About six weeks into my second year of design school, I realized I wasn’t working as hard as my peers. Sure, I was getting everything done and getting good grades, but I was done with my assignments every day around seven while my classmates worked late into the night. I was perplexed each time I heard people complain about their endless work. Am I just managing my workload better? Are they just doing more outside of school, like extracurricular activities or a job? But when I compared my work with theirs, I realized that theirs was often more thought out and polished than mine. They were simply putting more into each assignment than I was.

Clearly I had to step it up, but I didn’t really know how.

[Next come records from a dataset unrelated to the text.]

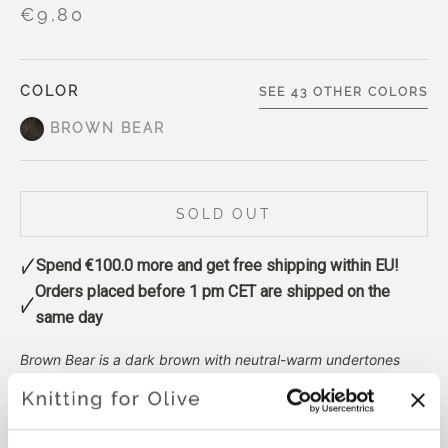
€9,80
COLOR
SEE 43 OTHER COLORS
BROWN BEAR
SOLD OUT
Spend
€100.0
more and get free shipping within EU!
Orders placed before 1 pm CET are shipped on the
same day
Brown Bear is a dark brown with neutral-warm undertones
and a subtle melange effect.
It is warmer and slightly darker
than Dark Moose, leaning more clearly toward brown rather
than gray.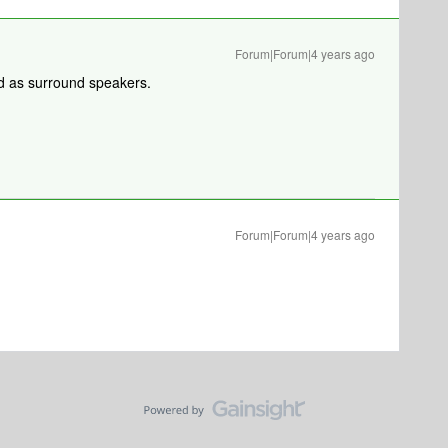
Forum|Forum|4 years ago
d as surround speakers.
Forum|Forum|4 years ago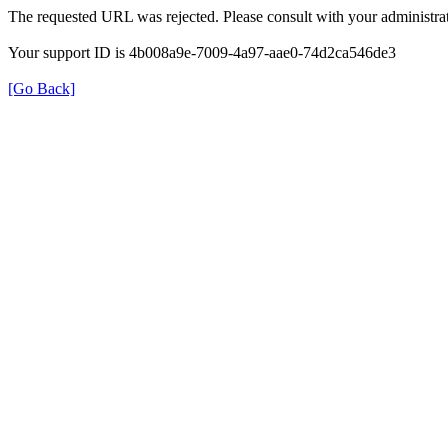
The requested URL was rejected. Please consult with your administrat
Your support ID is 4b008a9e-7009-4a97-aae0-74d2ca546de3
[Go Back]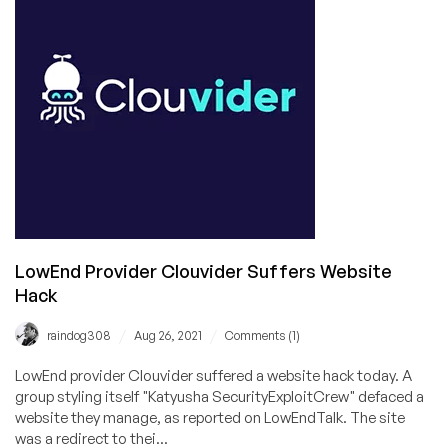
Launched
for
Black
Friday!
And
We’ve
Got
an
EXCLUSIVE
Discount
Code
For
LowEnd Provider Clouvider Suffers Website
You!
Hack
/
/
raindog308
Aug 26, 2021
Comments (1)
LowEnd provider Clouvider suffered a website hack today. A
group styling itself "Katyusha SecurityExploitCrew" defaced a
website they manage, as reported on LowEndTalk. The site
was a redirect to thei...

I take my work as far as I feel it can go, then stop, turn it in, and get feedback from my professor. How could I develop it further independently, before getting feedback?

So I developed a set of questions to ask myself when I felt my work was done to help push it to the next level. Hopefully, they can help you too.

Composition

  • Is the main element in the center of the format? Can it be moved and still convey the message?

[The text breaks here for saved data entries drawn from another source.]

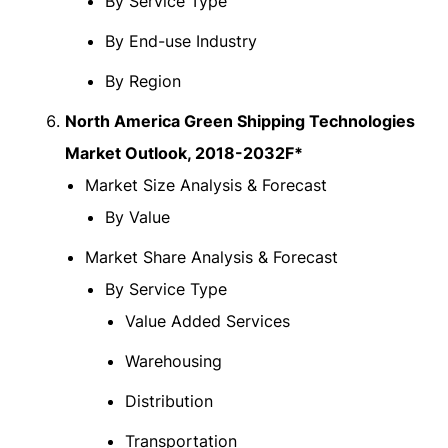
By Service Type
By End-use Industry
By Region
North America Green Shipping Technologies
Market Outlook, 2018-2032F*
Market Size Analysis & Forecast
By Value
Market Share Analysis & Forecast
By Service Type
Value Added Services
Warehousing
Distribution
Transportation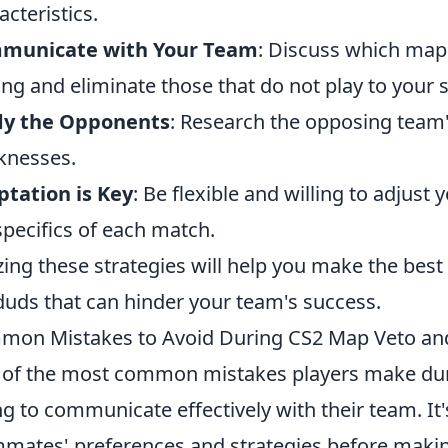
acteristics.
municate with Your Team
: Discuss which map
ing and eliminate those that do not play to your 
dy the Opponents
: Research the opposing team'
knesses.
tation is Key
: Be flexible and willing to adjust
specifics of each match.
izing these strategies will help you make the bes
duds that can hinder your team's success.
mon Mistakes to Avoid During CS2 Map Veto a
of the most common mistakes players make du
ing to communicate effectively with their team. It
mates' preferences and strategies before making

  • What if the main element were dramatically scaled up or down?

  • Is the negative space around the element activated? Are there interesting shapes of negative space?

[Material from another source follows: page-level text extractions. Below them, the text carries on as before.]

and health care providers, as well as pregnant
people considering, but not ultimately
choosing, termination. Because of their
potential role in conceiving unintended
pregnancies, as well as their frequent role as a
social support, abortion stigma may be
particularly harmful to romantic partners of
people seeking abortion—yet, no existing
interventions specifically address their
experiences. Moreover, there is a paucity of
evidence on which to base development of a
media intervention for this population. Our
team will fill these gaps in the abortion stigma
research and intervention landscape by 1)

  • Where does the viewer’s eye go first? Is that where you want it to go?

  • Is there an overall system governing the organization of the piece?

Contrast

  • What if there were a contrast in scale?

  • What if there were a contrast in value or color?

  • What if there were a contrast in form?

  • Do the lines in the composition vary in width and size?

Polish

  • Are the areas where elements intersect or overlap clean and the right size?

  • Are the colors the best they can be, both in appropriateness to the subject and in terms of aesthetics?

Texture

  • Can the texture of the elements be improved by overlapping elements of differing scale?

  • Can one element be reversed out of another?